Я ничего не слышу от Рут.
Совсем ничего.
Никаких телефонных звонков. Никаких сообщений. Никаких проверок вообще, что поначалу очень беспокоило. Однако по мере того, как проходят дни, мое беспокойство превращается в гнев. Это Рут послала меня сюда. Она сказала мне встретиться с Тео лицом к лицу и заставить его страдать от последствий своих действий. Затем приказала ничего не делать, пока не даст мне зеленый свет. Теперь Рут бросила меня, без каких-либо указаний или заверений в том, что я должна делать? Во что, черт возьми, она играет?
На десятый день радиомолчания из «Фалькон-хаус» я принимаю решение. Если Рут не хочет брать трубку, когда я ей звоню, и у нее даже не хватает порядочности отправить мне короткое сообщение, тогда к черту все это. Я тоже не буду пытаться связаться с ней. Почему я должна это делать? Она хранит секреты. Она загнала меня в самую гущу всего этого, а теперь отказывается даже бросить мне спасательный круг?
Я должна ждать ее указаний, прежде чем что-то сделать с Тео, но ожидание сводит меня с ума. Как долго Рут ожидает, что я останусь здесь и просто буду болтаться, запертой в этом причудливом маленьком микрокосме человечества без какого-либо контакта с внешним миром? Я довольно терпеливый человек, но у терпения есть свои пределы. И необходимость видеть Тео каждый божий день, постоянно сталкиваться с ним в коридорах, сидеть в двух рядах от него в классе, смотреть, как он болтается с Себастьяном у главного входа... это больше, чем я могу вынести. Его вспышки гнева случайны и эффектны. Каждый день парень, кажется, ссорится с кем-то новым. Я ничего не могу поделать, но хочу ввязаться в эти бои. Застать его врасплох. Вставить заточенное лезвие в его трахею. Выпотрошить его на месте.
Сегодня пятница, вторая половина дня, когда я, наконец, не выдерживаю и говорю что-то о нем Ноэлани, которая недавно попросила меня называть ее Лани.
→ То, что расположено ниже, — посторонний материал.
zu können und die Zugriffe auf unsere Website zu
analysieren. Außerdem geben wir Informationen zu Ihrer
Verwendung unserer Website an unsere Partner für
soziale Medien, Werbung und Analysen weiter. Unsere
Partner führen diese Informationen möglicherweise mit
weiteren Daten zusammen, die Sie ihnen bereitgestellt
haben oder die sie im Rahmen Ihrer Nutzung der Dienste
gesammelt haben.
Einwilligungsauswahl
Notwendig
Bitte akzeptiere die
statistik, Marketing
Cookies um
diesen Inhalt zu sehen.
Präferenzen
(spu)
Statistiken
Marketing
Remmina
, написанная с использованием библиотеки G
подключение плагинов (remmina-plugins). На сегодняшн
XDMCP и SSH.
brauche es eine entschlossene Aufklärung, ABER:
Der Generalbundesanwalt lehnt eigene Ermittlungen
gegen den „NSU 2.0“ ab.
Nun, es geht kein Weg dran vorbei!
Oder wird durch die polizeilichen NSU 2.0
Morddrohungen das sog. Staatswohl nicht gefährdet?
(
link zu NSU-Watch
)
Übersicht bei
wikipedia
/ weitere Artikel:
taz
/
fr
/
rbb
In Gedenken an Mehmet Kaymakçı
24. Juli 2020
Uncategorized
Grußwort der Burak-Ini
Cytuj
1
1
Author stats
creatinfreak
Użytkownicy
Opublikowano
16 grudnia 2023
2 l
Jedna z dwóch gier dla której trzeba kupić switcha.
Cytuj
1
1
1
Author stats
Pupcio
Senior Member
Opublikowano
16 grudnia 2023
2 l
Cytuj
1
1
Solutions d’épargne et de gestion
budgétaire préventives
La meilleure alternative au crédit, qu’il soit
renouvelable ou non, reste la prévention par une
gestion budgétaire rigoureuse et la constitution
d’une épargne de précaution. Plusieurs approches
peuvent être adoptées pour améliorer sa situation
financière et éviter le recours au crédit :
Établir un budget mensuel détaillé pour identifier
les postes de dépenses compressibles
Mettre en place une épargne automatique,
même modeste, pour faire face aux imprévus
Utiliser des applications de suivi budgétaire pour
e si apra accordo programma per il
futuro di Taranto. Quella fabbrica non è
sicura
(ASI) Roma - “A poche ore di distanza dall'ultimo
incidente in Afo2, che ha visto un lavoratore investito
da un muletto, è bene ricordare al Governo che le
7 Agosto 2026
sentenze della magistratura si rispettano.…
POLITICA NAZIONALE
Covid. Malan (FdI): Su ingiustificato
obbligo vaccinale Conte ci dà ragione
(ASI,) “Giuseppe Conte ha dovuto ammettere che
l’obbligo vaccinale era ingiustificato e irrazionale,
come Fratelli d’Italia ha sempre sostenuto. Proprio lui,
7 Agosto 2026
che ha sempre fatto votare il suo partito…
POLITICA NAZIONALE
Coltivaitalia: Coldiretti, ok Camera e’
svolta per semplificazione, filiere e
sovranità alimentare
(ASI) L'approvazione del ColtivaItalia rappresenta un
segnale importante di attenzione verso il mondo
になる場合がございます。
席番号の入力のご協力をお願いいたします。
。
Погода стоит нехарактерно теплая. Мы сидим на лужайке перед главным зданием «Туссена», греясь на солнце в слабом послеполуденном свете, когда я замечаю знакомый беспорядок темных волос Тео. Парень сидит у подножия гигантского дуба в сотне футов от меня, один, строчит что-то в блокноте, и дрожь гнева впивается мне в затылок. Я уже не в первый раз вижу его сидящим под огромным деревом, прислонившись спиной к его толстому стволу. Почти каждый день он выходит на улицу в половине одиннадцатого, в то время как остальные из нас поеживаются внутри, перекусывая во время утреннего перерыва. Я привыкла видеть его там, но сегодня, вид того, как парень развалился в тени, его ручка мечется от одной стороны его блокнота к другой, пальцы обмотаны этим вездесущим синим пластырем, вызывает у меня желание, черт возьми, рвать на себе волосы.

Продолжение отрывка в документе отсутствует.